If the council approves a ban on commercially bred animals it would only impact the two Pet City stores at the Chapel Hills and The Citadel malls in town.

Those stores would have until July 2022 to phase out their commercial pet sales. The local law would allow them to offer pets from the Humane Society of the Pikes Peak Region and other rescues. Proponents also say the shops could transition to business models focused on pet supplies. 

However Chapel Hills Pet City owner Dustin Haworth said the stores could not make it if the city ban passes because 80% of the stores' sales are animals, including dogs, cats and other pets. 

If the shops brought in dogs and cats from the rescues they could not profit on those animals, said Bree Maestas, owner of the Citadel Pet City. She also said she might not be comfortable with those animals. 

"I don't know if I morally agree with obtaining my animals from unknown places, unknown backgrounds," she said. 

Haworth said the breeders the shops work with are willing to take on new certifications like Canine Cares, which evaluates the physical and emotional health of dogs.

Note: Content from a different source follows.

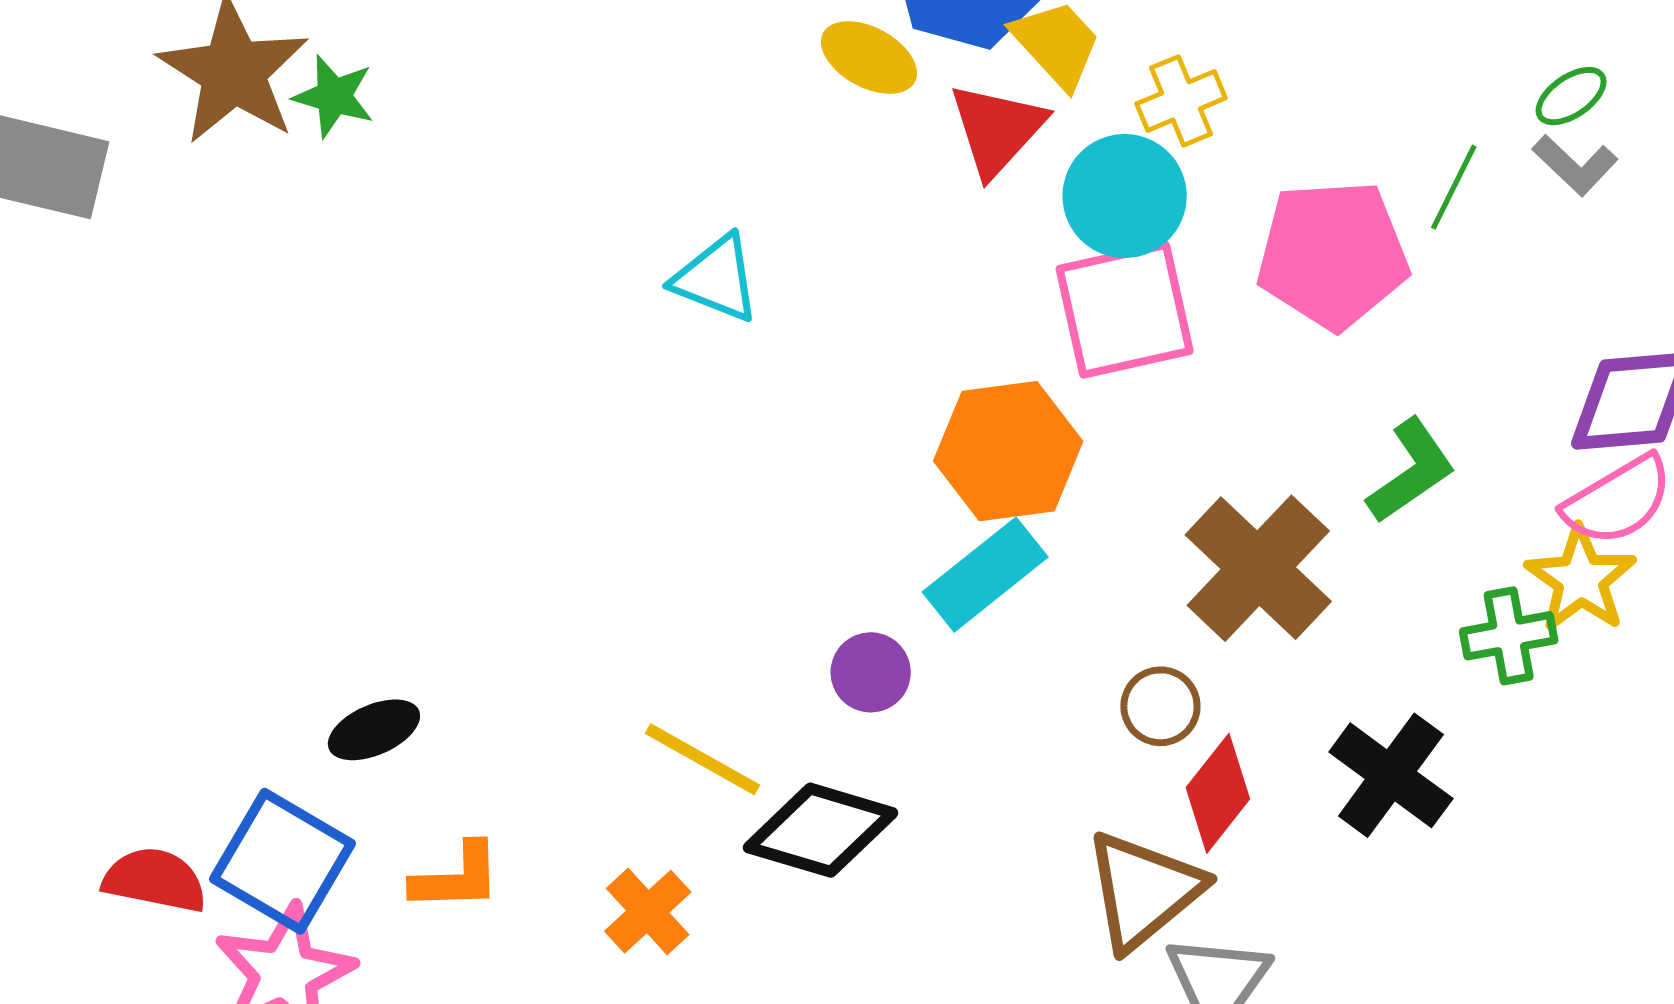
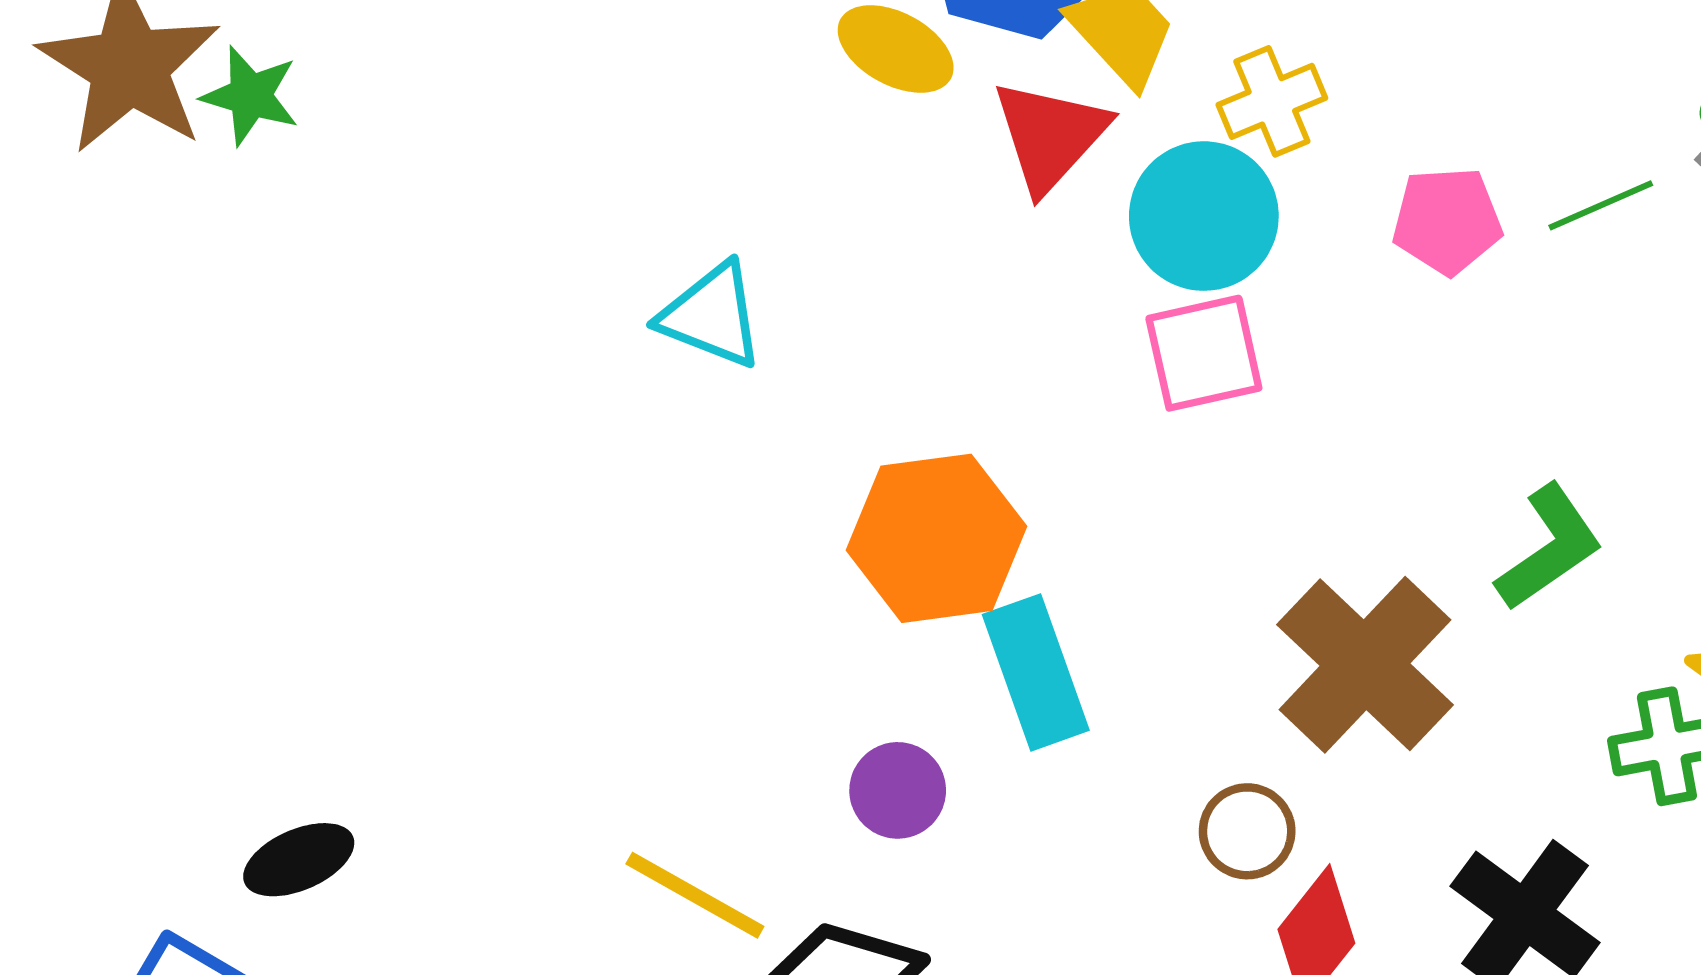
green line: (1454, 187) -> (1601, 205), turned 40
pink pentagon: (1333, 255) -> (1447, 221), moved, size x0.6
pink square: (1125, 310) -> (1204, 353), size x0.7
orange hexagon: (1008, 451) -> (936, 538), moved
cyan rectangle: (985, 575) -> (1036, 672), turned -71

Not all of the breeders the shops work with have obtained this certification, but they will in the coming years, he said. 

"I hope the city council moves back to where we were over the last 18 months working on transparency and reasonable restrictions," he said. 

Animal advocates have tried to work collaboratively with the Pet City owners on a compromise, but it fell apart, said Vicki Allinger, the Colorado team leader for Bailing Out Benji, a group that focuses on the puppy mill-to-pet store connection. 

The group was not satisfied with the Pet City's purchasing dogs from the Canine Cares certified breeders because the program does not make any of its inspection reports public so there is no way to know if the program is holding breeders to a higher standard than the federal government, she said. 

She noted that most pet stores can be profitable without selling dogs from commercial breeders. For example, PetSmart and Petco don't use breeders. 

The ban her group is backing has held up elsewhere with five states and 400 local governments enacting similar restrictions, she said. 

Animal advocate Pam Horton said she hoped to see the ban pass after caring for seven Italian greyhounds that suffered physically and emotionally from their time as mothers in puppy mills. Her dogs lost teeth, eyes and bone because of the abuse and neglect they suffered. 

"They have no regard for these dogs as living beings that feel things that can be in pain and can be scared," she said.